Materials design can be accelerated by the use of physics-based forward models that predict the properties of new materials. In cases where the properties of the material depend on its microstructure, the models can be used as part of an optimization scheme to predict the microstructural features that are required to achieve the design objectives. Producing these microstructures, however, requires that we determine the processing parameters necessary to produce the target microstructure. Here we demonstrate the use of Bayesian optimization using simple analytic forward models to enable this inverse process design in the context of optimization of isothermal heat treatment of a commercial aluminum alloy to achieve (i) a target volume fraction of a specific intermetallic phase, (ii) a specified aluminum grain size distribution, and (iii) both objectives simultaneously.

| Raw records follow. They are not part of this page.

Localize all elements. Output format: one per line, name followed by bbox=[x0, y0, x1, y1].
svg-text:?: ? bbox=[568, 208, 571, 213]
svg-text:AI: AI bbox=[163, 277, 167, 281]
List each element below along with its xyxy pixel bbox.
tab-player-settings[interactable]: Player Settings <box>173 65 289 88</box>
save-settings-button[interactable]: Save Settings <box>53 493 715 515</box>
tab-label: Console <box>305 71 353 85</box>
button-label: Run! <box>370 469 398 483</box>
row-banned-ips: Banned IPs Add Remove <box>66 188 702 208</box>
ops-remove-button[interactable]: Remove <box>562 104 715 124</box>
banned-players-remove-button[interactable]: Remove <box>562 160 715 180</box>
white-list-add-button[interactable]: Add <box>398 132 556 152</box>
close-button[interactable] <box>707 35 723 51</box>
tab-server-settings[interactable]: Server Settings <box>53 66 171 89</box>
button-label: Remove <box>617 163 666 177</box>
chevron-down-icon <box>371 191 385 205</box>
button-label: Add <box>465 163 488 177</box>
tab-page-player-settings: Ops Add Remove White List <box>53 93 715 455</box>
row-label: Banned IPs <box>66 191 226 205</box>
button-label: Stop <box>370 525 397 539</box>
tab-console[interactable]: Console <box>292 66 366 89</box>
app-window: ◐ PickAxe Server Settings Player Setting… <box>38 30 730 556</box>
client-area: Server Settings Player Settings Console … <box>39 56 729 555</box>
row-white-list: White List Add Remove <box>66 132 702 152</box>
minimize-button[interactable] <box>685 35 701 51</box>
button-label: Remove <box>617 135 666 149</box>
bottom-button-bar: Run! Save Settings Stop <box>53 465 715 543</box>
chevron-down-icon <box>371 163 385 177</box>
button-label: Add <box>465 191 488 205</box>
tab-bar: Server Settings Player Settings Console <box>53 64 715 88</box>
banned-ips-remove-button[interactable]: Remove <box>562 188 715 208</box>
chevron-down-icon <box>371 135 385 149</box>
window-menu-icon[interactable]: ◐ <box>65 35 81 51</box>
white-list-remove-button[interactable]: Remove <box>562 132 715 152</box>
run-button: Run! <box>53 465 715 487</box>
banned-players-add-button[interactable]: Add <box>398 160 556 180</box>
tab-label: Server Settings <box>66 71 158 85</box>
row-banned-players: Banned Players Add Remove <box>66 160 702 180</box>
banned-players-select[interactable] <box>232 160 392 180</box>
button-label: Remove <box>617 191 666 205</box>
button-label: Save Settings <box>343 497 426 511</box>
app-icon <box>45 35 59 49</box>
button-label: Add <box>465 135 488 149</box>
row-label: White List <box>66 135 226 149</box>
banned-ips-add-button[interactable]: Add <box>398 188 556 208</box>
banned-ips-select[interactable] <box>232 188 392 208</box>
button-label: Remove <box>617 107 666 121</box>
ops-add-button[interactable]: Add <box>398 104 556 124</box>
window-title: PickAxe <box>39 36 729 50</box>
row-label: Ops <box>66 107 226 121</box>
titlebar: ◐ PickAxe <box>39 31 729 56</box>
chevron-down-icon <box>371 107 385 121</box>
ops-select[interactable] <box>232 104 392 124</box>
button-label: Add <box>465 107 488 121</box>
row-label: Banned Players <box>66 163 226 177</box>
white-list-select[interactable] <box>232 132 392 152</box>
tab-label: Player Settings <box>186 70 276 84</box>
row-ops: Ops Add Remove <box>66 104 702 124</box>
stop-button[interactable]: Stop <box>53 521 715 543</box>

We discuss the use, and limitations, of Bayesian optimization with a scalar desirability function for solving multi-objective problems, and demonstrate Bayesian optimization with expected hypervolume improvement to determine the Pareto front describing the trade-off between multiple objectives. We compare Bayesian optimization with a genetic algorithm (NSGA-II) and show that while the two approaches produce similar Pareto fronts, the Bayesian optimization converges on the solution more quickly. We further illustrate the effect of parametric uncertainty in the forward models on the uncertainty of the Pareto front. Finally, we demonstrate experimentally that the optimized process parameters do indeed allow us to make samples with the desired microstructure.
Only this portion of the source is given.